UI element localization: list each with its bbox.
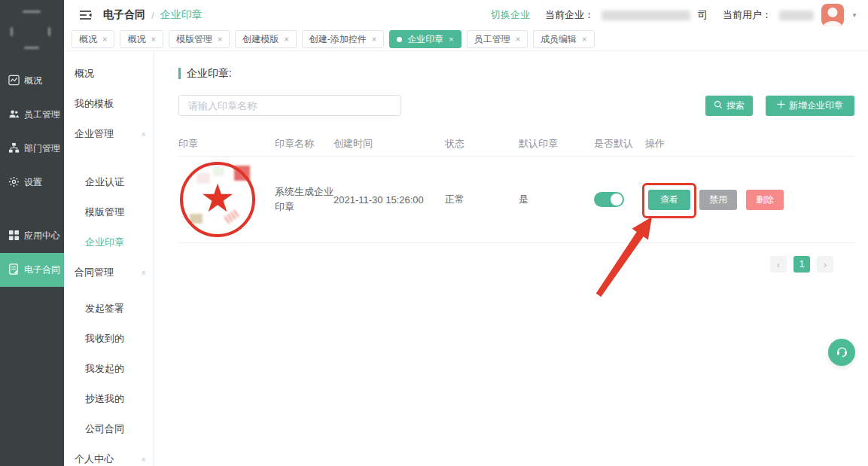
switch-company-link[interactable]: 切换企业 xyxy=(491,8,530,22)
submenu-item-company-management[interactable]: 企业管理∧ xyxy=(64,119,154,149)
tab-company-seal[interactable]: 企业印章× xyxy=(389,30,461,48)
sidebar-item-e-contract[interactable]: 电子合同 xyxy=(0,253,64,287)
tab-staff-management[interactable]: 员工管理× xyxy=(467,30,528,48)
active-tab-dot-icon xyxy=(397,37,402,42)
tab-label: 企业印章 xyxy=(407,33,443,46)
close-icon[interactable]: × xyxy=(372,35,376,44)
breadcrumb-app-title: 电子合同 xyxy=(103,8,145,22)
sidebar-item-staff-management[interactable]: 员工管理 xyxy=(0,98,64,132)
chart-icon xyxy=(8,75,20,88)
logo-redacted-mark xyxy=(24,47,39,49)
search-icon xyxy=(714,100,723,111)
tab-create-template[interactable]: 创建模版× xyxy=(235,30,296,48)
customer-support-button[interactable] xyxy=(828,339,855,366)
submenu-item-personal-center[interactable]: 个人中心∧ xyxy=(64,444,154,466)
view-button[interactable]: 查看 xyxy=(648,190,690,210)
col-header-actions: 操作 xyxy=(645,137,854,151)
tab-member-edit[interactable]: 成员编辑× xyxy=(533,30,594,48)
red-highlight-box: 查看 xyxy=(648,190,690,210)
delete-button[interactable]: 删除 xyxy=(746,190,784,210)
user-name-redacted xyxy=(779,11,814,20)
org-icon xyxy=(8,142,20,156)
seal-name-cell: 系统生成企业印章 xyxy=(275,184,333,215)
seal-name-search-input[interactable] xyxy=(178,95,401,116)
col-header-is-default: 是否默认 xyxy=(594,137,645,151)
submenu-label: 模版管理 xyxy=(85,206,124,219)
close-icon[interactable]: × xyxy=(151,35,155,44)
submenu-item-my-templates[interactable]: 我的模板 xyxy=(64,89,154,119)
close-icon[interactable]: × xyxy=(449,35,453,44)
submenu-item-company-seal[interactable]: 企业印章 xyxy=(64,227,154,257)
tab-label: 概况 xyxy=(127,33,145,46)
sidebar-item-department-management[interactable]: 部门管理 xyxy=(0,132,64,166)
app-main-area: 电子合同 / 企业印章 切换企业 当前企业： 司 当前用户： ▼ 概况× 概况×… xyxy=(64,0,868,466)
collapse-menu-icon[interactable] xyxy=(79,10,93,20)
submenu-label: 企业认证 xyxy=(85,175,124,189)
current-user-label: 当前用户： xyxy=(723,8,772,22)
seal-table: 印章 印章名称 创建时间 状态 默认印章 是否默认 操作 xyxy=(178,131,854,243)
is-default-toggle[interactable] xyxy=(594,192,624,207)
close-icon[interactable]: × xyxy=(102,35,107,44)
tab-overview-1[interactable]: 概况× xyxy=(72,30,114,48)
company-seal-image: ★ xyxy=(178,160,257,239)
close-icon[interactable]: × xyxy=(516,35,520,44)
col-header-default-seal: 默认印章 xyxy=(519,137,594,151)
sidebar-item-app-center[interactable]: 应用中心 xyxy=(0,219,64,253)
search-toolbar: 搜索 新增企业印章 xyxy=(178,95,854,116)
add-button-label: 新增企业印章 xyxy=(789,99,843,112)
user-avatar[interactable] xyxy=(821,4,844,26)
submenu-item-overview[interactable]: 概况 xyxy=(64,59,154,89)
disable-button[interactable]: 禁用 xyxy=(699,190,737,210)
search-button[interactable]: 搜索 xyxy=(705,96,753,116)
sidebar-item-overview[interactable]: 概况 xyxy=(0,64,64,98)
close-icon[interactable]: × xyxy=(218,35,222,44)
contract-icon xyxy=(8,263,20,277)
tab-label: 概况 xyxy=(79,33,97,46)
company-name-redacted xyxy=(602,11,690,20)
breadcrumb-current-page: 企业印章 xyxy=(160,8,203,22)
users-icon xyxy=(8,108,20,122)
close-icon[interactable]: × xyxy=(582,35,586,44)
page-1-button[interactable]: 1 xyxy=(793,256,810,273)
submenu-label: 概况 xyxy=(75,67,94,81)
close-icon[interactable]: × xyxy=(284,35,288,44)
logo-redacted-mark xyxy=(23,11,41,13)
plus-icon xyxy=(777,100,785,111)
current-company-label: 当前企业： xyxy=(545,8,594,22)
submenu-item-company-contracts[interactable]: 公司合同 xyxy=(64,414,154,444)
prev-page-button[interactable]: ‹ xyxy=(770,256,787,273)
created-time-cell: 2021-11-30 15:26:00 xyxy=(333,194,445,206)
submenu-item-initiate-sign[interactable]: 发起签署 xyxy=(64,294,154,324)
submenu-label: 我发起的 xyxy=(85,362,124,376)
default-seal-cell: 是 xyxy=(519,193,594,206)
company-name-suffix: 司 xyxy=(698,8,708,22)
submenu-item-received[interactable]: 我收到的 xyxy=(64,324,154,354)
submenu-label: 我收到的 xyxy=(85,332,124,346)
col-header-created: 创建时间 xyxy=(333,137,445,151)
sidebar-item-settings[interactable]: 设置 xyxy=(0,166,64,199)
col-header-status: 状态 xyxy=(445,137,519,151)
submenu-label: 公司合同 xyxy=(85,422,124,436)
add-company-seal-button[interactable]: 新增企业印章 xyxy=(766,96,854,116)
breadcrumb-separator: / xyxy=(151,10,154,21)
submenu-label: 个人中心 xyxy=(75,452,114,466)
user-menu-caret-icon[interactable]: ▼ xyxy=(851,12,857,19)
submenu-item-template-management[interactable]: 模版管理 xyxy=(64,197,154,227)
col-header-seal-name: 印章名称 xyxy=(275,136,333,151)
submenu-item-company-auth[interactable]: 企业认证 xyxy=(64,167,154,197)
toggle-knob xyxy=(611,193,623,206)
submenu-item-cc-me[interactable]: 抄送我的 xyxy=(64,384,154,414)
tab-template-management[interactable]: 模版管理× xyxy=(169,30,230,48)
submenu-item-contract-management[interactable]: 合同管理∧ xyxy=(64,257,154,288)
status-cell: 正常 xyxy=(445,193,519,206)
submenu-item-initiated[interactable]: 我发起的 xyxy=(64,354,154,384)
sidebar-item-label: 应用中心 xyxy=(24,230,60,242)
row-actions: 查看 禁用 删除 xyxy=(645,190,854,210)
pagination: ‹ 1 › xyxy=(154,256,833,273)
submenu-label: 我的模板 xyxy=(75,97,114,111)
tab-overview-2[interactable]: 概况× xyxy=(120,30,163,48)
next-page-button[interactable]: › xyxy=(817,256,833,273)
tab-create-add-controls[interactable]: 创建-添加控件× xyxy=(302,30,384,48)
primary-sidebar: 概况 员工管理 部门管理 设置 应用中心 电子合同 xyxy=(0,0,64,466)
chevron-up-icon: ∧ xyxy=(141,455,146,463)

******************************

(EXERCISE BRIEF): Verbatim output of every entry above is required, though pictures are to be left out.

(RESPONSE AREA):
UI element localization: list each with its bbox.
switch-company-link[interactable]: 切换企业 xyxy=(491,8,530,22)
submenu-item-company-management[interactable]: 企业管理∧ xyxy=(64,119,154,149)
tab-company-seal[interactable]: 企业印章× xyxy=(389,30,461,48)
sidebar-item-e-contract[interactable]: 电子合同 xyxy=(0,253,64,287)
tab-staff-management[interactable]: 员工管理× xyxy=(467,30,528,48)
active-tab-dot-icon xyxy=(397,37,402,42)
tab-label: 企业印章 xyxy=(407,33,443,46)
close-icon[interactable]: × xyxy=(372,35,376,44)
breadcrumb-app-title: 电子合同 xyxy=(103,8,145,22)
sidebar-item-staff-management[interactable]: 员工管理 xyxy=(0,98,64,132)
chart-icon xyxy=(8,75,20,88)
logo-redacted-mark xyxy=(24,47,39,49)
search-icon xyxy=(714,100,723,111)
tab-create-template[interactable]: 创建模版× xyxy=(235,30,296,48)
customer-support-button[interactable] xyxy=(828,339,855,366)
submenu-item-personal-center[interactable]: 个人中心∧ xyxy=(64,444,154,466)
view-button[interactable]: 查看 xyxy=(648,190,690,210)
col-header-actions: 操作 xyxy=(645,137,854,151)
tab-member-edit[interactable]: 成员编辑× xyxy=(533,30,594,48)
red-highlight-box: 查看 xyxy=(648,190,690,210)
delete-button[interactable]: 删除 xyxy=(746,190,784,210)
user-name-redacted xyxy=(779,11,814,20)
org-icon xyxy=(8,142,20,156)
seal-name-cell: 系统生成企业印章 xyxy=(275,184,333,215)
seal-name-search-input[interactable] xyxy=(178,95,401,116)
col-header-is-default: 是否默认 xyxy=(594,137,645,151)
submenu-label: 模版管理 xyxy=(85,206,124,219)
close-icon[interactable]: × xyxy=(151,35,155,44)
submenu-item-my-templates[interactable]: 我的模板 xyxy=(64,89,154,119)
close-icon[interactable]: × xyxy=(449,35,453,44)
submenu-item-company-seal[interactable]: 企业印章 xyxy=(64,227,154,257)
tab-label: 概况 xyxy=(127,33,145,46)
sidebar-item-department-management[interactable]: 部门管理 xyxy=(0,132,64,166)
app-main-area: 电子合同 / 企业印章 切换企业 当前企业： 司 当前用户： ▼ 概况× 概况×… xyxy=(64,0,868,466)
collapse-menu-icon[interactable] xyxy=(79,10,93,20)
submenu-label: 企业认证 xyxy=(85,175,124,189)
current-user-label: 当前用户： xyxy=(723,8,772,22)
seal-table: 印章 印章名称 创建时间 状态 默认印章 是否默认 操作 xyxy=(178,131,854,243)
is-default-toggle[interactable] xyxy=(594,192,624,207)
close-icon[interactable]: × xyxy=(102,35,107,44)
tab-overview-1[interactable]: 概况× xyxy=(72,30,114,48)
company-seal-image: ★ xyxy=(178,160,257,239)
close-icon[interactable]: × xyxy=(516,35,520,44)
col-header-default-seal: 默认印章 xyxy=(519,137,594,151)
sidebar-item-app-center[interactable]: 应用中心 xyxy=(0,219,64,253)
search-toolbar: 搜索 新增企业印章 xyxy=(178,95,854,116)
add-button-label: 新增企业印章 xyxy=(789,99,843,112)
user-avatar[interactable] xyxy=(821,4,844,26)
submenu-item-overview[interactable]: 概况 xyxy=(64,59,154,89)
disable-button[interactable]: 禁用 xyxy=(699,190,737,210)
search-button[interactable]: 搜索 xyxy=(705,96,753,116)
sidebar-item-overview[interactable]: 概况 xyxy=(0,64,64,98)
close-icon[interactable]: × xyxy=(218,35,222,44)
contract-icon xyxy=(8,263,20,277)
tab-label: 概况 xyxy=(79,33,97,46)
company-name-redacted xyxy=(602,11,690,20)
breadcrumb-current-page: 企业印章 xyxy=(160,8,203,22)
users-icon xyxy=(8,108,20,122)
close-icon[interactable]: × xyxy=(582,35,586,44)
page-1-button[interactable]: 1 xyxy=(793,256,810,273)
submenu-label: 概况 xyxy=(75,67,94,81)
close-icon[interactable]: × xyxy=(284,35,288,44)
logo-redacted-mark xyxy=(23,11,41,13)
plus-icon xyxy=(777,100,785,111)
current-company-label: 当前企业： xyxy=(545,8,594,22)
submenu-item-company-contracts[interactable]: 公司合同 xyxy=(64,414,154,444)
prev-page-button[interactable]: ‹ xyxy=(770,256,787,273)
created-time-cell: 2021-11-30 15:26:00 xyxy=(333,194,445,206)
submenu-item-initiate-sign[interactable]: 发起签署 xyxy=(64,294,154,324)
submenu-label: 我发起的 xyxy=(85,362,124,376)
default-seal-cell: 是 xyxy=(519,193,594,206)
company-name-suffix: 司 xyxy=(698,8,708,22)
submenu-item-received[interactable]: 我收到的 xyxy=(64,324,154,354)
submenu-label: 我收到的 xyxy=(85,332,124,346)
col-header-created: 创建时间 xyxy=(333,137,445,151)
sidebar-item-settings[interactable]: 设置 xyxy=(0,166,64,199)
col-header-status: 状态 xyxy=(445,137,519,151)
submenu-label: 公司合同 xyxy=(85,422,124,436)
add-company-seal-button[interactable]: 新增企业印章 xyxy=(766,96,854,116)
breadcrumb-separator: / xyxy=(151,10,154,21)
submenu-label: 个人中心 xyxy=(75,452,114,466)
user-menu-caret-icon[interactable]: ▼ xyxy=(851,12,857,19)
submenu-item-template-management[interactable]: 模版管理 xyxy=(64,197,154,227)
col-header-seal-name: 印章名称 xyxy=(275,136,333,151)
submenu-item-company-auth[interactable]: 企业认证 xyxy=(64,167,154,197)
toggle-knob xyxy=(611,193,623,206)
submenu-item-cc-me[interactable]: 抄送我的 xyxy=(64,384,154,414)
tab-template-management[interactable]: 模版管理× xyxy=(169,30,230,48)
submenu-item-contract-management[interactable]: 合同管理∧ xyxy=(64,257,154,288)
status-cell: 正常 xyxy=(445,193,519,206)
submenu-item-initiated[interactable]: 我发起的 xyxy=(64,354,154,384)
sidebar-item-label: 应用中心 xyxy=(24,230,60,242)
row-actions: 查看 禁用 删除 xyxy=(645,190,854,210)
pagination: ‹ 1 › xyxy=(154,256,833,273)
submenu-label: 我的模板 xyxy=(75,97,114,111)
tab-overview-2[interactable]: 概况× xyxy=(120,30,163,48)
next-page-button[interactable]: › xyxy=(817,256,833,273)
tab-create-add-controls[interactable]: 创建-添加控件× xyxy=(302,30,384,48)
primary-sidebar: 概况 员工管理 部门管理 设置 应用中心 电子合同 xyxy=(0,0,64,466)
chevron-up-icon: ∧ xyxy=(141,455,146,463)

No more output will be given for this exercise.